The Court uses (cleaned up) to indicate that internal quotation marks, alterations, and citations have been omitted from quotations. See, eg., United States v. Reyes, 866 F.3d 316, 321 (5th Cir. 2017).
b. Futility
The Fifth Circuit has interpreted “futility” in the context of Rule 15 to mean that the “amended complaint would fail to state a claim upon which relief could be granted.” Stripling v. Jordan Prod. Co., 234 .3d 863, 873 (5th Cir. 2000). This standard is analogous to the standard set forth for the Court's analysis under a motion to dismiss citing Federal Rule of Civil Procedure 12(b)(6).
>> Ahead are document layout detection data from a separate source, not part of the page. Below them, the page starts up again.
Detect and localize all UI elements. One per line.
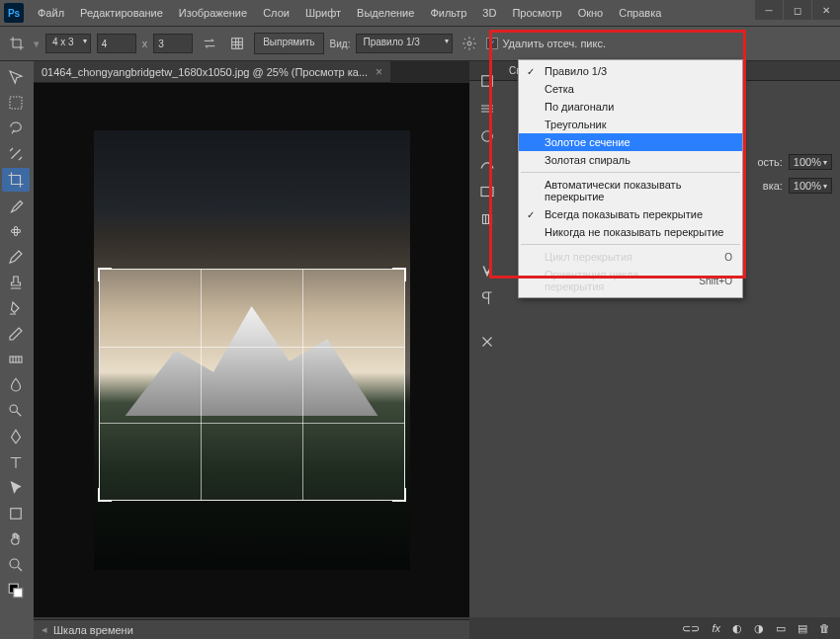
- svg-rect-7: [11, 509, 22, 519]
- menu-window[interactable]: Окно: [570, 3, 612, 23]
- fx-icon[interactable]: fx: [712, 622, 720, 634]
- tool-dodge[interactable]: [2, 399, 30, 423]
- menu-layers[interactable]: Слои: [255, 3, 297, 23]
- dd-rule-thirds[interactable]: Правило 1/3: [519, 62, 742, 80]
- svg-rect-10: [14, 589, 23, 598]
- svg-rect-4: [15, 227, 18, 236]
- crop-grid-line: [201, 270, 202, 500]
- dropdown-separator: [521, 244, 740, 245]
- straighten-button[interactable]: Выпрямить: [254, 33, 323, 54]
- panel-icon[interactable]: [473, 207, 501, 231]
- tool-gradient[interactable]: [2, 348, 30, 371]
- menu-filter[interactable]: Фильтр: [422, 3, 474, 23]
- dd-never-overlay[interactable]: Никогда не показывать перекрытие: [519, 223, 742, 241]
- panel-icon[interactable]: [473, 152, 501, 176]
- menu-select[interactable]: Выделение: [349, 3, 422, 23]
- crop-handle-br[interactable]: [392, 488, 406, 502]
- panel-icon-paragraph[interactable]: [473, 286, 501, 310]
- document-tab[interactable]: 01464_chongyangbridgetw_1680x1050.jpg @ …: [34, 61, 390, 83]
- tool-path-select[interactable]: [2, 476, 30, 500]
- maximize-button[interactable]: ◻: [784, 0, 811, 20]
- crop-width-input[interactable]: [97, 34, 136, 53]
- gear-icon[interactable]: [459, 33, 480, 54]
- tool-heal[interactable]: [2, 219, 30, 243]
- tool-pen[interactable]: [2, 425, 30, 448]
- panel-icon[interactable]: [473, 69, 501, 93]
- dd-always-overlay[interactable]: Всегда показывать перекрытие: [519, 205, 742, 223]
- tool-lasso[interactable]: [2, 117, 30, 140]
- svg-rect-3: [12, 230, 21, 233]
- dd-golden-spiral[interactable]: Золотая спираль: [519, 151, 742, 169]
- menu-type[interactable]: Шрифт: [297, 3, 349, 23]
- toolbox: [0, 61, 34, 639]
- adjustment-icon[interactable]: ◑: [754, 622, 764, 635]
- svg-rect-0: [232, 39, 243, 49]
- opacity-value[interactable]: 100%▾: [789, 154, 832, 170]
- menu-view[interactable]: Просмотр: [504, 3, 569, 23]
- close-button[interactable]: ✕: [812, 0, 840, 20]
- menu-3d[interactable]: 3D: [474, 3, 504, 23]
- dd-cycle-overlay[interactable]: Цикл перекрытияO: [519, 248, 742, 266]
- trash-icon[interactable]: 🗑: [819, 622, 830, 634]
- dd-triangle[interactable]: Треугольник: [519, 116, 742, 133]
- tool-shape[interactable]: [2, 502, 30, 525]
- folder-icon[interactable]: ▭: [776, 622, 786, 635]
- color-swatch[interactable]: [2, 579, 30, 602]
- tool-blur[interactable]: [2, 373, 30, 397]
- dd-golden-ratio[interactable]: Золотое сечение: [519, 133, 742, 151]
- tool-crop[interactable]: [2, 168, 30, 192]
- crop-height-input[interactable]: [153, 34, 193, 53]
- tool-eyedropper[interactable]: [2, 194, 30, 217]
- crop-handle-tl[interactable]: [98, 268, 112, 281]
- crop-grid-line: [302, 270, 303, 500]
- crop-handle-bl[interactable]: [98, 488, 112, 502]
- grid-icon[interactable]: [226, 33, 248, 54]
- svg-rect-13: [481, 188, 493, 197]
- menu-file[interactable]: Файл: [30, 3, 72, 23]
- dd-diagonal[interactable]: По диагонали: [519, 98, 742, 116]
- fill-value[interactable]: 100%▾: [789, 178, 832, 194]
- delete-px-label: Удалить отсеч. пикс.: [502, 38, 606, 49]
- svg-rect-2: [10, 97, 22, 109]
- tool-zoom[interactable]: [2, 553, 30, 577]
- minimize-button[interactable]: ─: [755, 0, 783, 20]
- tool-move[interactable]: [2, 65, 30, 89]
- opacity-label: ость:: [757, 156, 782, 168]
- tool-wand[interactable]: [2, 142, 30, 166]
- close-tab-icon[interactable]: ×: [376, 65, 382, 79]
- crop-grid-line: [100, 347, 404, 348]
- tool-marquee[interactable]: [2, 91, 30, 115]
- svg-point-12: [482, 131, 493, 142]
- panel-icon-column: [469, 69, 505, 354]
- tool-history-brush[interactable]: [2, 296, 30, 320]
- tool-stamp[interactable]: [2, 271, 30, 294]
- menu-help[interactable]: Справка: [611, 3, 669, 23]
- dd-auto-overlay[interactable]: Автоматически показывать перекрытие: [519, 176, 742, 205]
- panel-icon[interactable]: [473, 97, 501, 120]
- crop-handle-tr[interactable]: [392, 268, 406, 281]
- document-title: 01464_chongyangbridgetw_1680x1050.jpg @ …: [42, 66, 368, 78]
- aspect-ratio-select[interactable]: 4 x 3: [45, 34, 91, 53]
- tool-brush[interactable]: [2, 245, 30, 269]
- new-layer-icon[interactable]: ▤: [798, 622, 807, 635]
- panel-icon-type[interactable]: [473, 259, 501, 282]
- canvas-area: 01464_chongyangbridgetw_1680x1050.jpg @ …: [34, 61, 469, 639]
- timeline-bar[interactable]: ◂ Шкала времени: [34, 619, 469, 639]
- svg-point-1: [467, 41, 471, 45]
- canvas-viewport[interactable]: [34, 83, 469, 617]
- link-icon[interactable]: ⊂⊃: [682, 622, 700, 635]
- tool-eraser[interactable]: [2, 322, 30, 346]
- delete-px-checkbox[interactable]: ✓Удалить отсеч. пикс.: [486, 38, 606, 49]
- tool-type[interactable]: [2, 450, 30, 474]
- dd-grid[interactable]: Сетка: [519, 80, 742, 98]
- swap-icon[interactable]: [199, 33, 220, 54]
- menu-image[interactable]: Изображение: [171, 3, 255, 23]
- mask-icon[interactable]: ◐: [732, 622, 742, 635]
- tool-hand[interactable]: [2, 527, 30, 551]
- panel-icon-tools[interactable]: [473, 330, 501, 354]
- crop-rectangle[interactable]: [99, 269, 405, 501]
- menu-edit[interactable]: Редактирование: [72, 3, 171, 23]
- panel-icon[interactable]: [473, 124, 501, 148]
- overlay-view-select[interactable]: Правило 1/3: [356, 34, 453, 53]
- panel-icon[interactable]: [473, 180, 501, 203]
“A Rule 12(b)(6) motion to dismiss is appropriate for raising a statute of limitations defense when the facts comprising the defense appear on the face of the complaint.” Higdon v. Hensley, 49 F.3d 728 at 3 (5th Cir. 1995). Application of the “statute of limitations may support dismissal under Rule 12(b)(6) where it is evident from the plaintiff's pleadings that action is barred and the complaint fails to raise some basis for tolling.” Jones v. Alcoa, Inc., 339 F.3d 359, 366 (5th Cir. 2003). Further, district court acts within its discretion when dismissing a motion to amend that is frivolous or futile. Ayers v. Johnson, 247 F App'x 534, 535 (5th Cir. 2007) (quoting Martin's Herend Imports, Inc. v. Diamond Gem Trading U.S. of Am. Co., 195 F.3d 765, 771 (5th Cir. 1999)).
D. Statute of Limitations
a. Discovery Rule
The Discovery Rule, as it is commonly known, is a “very limited exception to statutes of limitations, which defers the accrual of the cause of action until the injury was or could have reasonably been discovered.” Shell Oil Co. v. Ross, 55 Tex. Sup. Ct. J. 223, 2011 WL 6277778, 5 (Tex. 2011) (internal citations omitted); see also Weaver v. Witt, 561 S.W.2d 792, 793-94 (Tex. 1977) (the discovery rule provides that the statute of limitations will run "not from the date of the [defendant's] wrongful act or omission, but from the date that the nature of the injury was or should have been discovered by the plaintiff."). "The determination of whether the discovery rule applies to a particular cause of action is a question of law." Moreno v. Sterling Drug, Inc., 787 S.W.2d 348, 351 (Tex. 1990).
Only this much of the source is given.